Research revealed important structural information about calcium-doped graphene, an advanced material
The silicon spectra revealed that the calcium intercalated underneath the buffer layer, which is a partially-bonded carbon layer on the surface of the silicon carbide
High-resolution x-ray photoelectron spectroscopy (XPS) on the soft X-ray spectroscopy beamline was used to determine the bonding of elements
Researchers from the ARC Centre of Excellence in Future Low Energy Electronic Technologies (FLEET) used the Soft X-ray Spectroscopy beamline at the Australian Synchrotron to investigate the structure of an advanced material, a calcium-doped graphene, with a relatively 'high' superconducting transition temperature.
In characterising the material, the investigators wanted to clarify where the calcium went after it was added to a sample consisting of a single layer of graphene on a silicon carbide substrate.

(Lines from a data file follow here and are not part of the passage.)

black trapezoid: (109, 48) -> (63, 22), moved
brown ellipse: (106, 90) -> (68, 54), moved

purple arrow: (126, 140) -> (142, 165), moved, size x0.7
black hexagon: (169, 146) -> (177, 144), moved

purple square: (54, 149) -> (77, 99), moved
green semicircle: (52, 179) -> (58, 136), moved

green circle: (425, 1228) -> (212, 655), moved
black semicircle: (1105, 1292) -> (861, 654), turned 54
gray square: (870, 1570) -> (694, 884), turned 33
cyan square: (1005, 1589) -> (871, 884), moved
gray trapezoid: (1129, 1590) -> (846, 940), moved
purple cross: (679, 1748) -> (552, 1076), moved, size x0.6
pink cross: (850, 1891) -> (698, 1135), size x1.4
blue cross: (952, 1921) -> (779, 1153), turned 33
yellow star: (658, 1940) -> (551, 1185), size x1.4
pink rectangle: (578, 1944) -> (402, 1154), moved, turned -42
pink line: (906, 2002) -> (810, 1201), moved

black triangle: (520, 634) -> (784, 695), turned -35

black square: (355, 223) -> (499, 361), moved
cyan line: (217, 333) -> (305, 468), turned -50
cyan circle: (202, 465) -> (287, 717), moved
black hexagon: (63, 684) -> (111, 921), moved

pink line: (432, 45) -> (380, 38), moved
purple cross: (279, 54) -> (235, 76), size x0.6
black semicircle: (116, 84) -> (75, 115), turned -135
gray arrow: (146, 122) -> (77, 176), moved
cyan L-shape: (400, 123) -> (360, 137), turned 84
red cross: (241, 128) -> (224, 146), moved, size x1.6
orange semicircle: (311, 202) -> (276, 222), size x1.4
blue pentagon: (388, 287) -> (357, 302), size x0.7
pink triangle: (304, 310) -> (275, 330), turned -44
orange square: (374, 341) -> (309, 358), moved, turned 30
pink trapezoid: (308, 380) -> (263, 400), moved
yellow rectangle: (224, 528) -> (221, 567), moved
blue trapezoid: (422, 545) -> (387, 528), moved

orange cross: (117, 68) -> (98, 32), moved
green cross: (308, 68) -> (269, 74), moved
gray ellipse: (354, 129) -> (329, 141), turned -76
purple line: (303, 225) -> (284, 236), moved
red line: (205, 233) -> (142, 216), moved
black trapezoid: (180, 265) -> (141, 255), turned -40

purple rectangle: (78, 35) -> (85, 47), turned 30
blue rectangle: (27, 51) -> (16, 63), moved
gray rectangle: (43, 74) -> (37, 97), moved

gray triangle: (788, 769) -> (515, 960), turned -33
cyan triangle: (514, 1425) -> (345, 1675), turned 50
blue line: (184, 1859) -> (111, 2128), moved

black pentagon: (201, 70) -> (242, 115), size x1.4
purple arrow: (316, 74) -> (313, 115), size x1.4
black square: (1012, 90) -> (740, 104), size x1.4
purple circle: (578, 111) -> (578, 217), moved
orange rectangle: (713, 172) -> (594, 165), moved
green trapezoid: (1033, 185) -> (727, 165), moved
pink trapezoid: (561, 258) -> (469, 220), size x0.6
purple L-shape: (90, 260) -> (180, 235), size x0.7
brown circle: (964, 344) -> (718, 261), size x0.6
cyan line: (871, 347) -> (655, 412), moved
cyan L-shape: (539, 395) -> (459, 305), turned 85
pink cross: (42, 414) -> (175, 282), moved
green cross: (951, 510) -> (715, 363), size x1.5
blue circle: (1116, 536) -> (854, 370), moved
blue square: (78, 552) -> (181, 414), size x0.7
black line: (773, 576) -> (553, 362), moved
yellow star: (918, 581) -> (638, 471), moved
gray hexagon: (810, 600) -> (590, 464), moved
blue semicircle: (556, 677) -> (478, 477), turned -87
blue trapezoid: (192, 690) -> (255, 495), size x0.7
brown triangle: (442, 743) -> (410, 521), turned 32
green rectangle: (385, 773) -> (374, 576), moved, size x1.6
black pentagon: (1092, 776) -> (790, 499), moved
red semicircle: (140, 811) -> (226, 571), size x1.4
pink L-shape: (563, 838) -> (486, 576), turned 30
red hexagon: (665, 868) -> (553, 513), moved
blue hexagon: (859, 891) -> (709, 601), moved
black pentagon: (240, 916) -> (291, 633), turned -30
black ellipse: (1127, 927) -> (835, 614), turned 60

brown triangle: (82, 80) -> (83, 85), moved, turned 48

Measurements at the Australian Synchrotron were able to pinpoint that the calcium atoms were located, unexpectedly, near the silicon carbide surface.
Dr Anton Tadich (far right) with SXR beamline team members and researchers from the FLEET Centre
Dr Anton Tadich, an instrument scientist on the SXR beamline, member of FLEET and co-author, explained why the Synchrotron was useful in the investigation.
“In order to confirm if a new graphene monolayer formed on the surface, as well as understanding how injected calcium atoms positioned themselves around that newly formed layer, in a process known as intercalation, the research team required an extremely surface-sensitive chemical fingerprinting technique,” said Tadich.
The technique that could provide the information was high resolution x-ray photoelectron spectroscopy (XPS) on the soft X-ray spectroscopy beamline.
Synchrotron-based XPS is a highly surface-sensitive chemical probe, which offers key advantages over its laboratory-based counterpart.
“The ability to 'tune' the x-ray energy for a given element is quite powerful; not only does it maximise the signal from a desired element, at the same time it is possible to enhance the signal from the topmost atomic layers of the sample relative to the bulk; disentangling contributions to the spectrum from different depths.”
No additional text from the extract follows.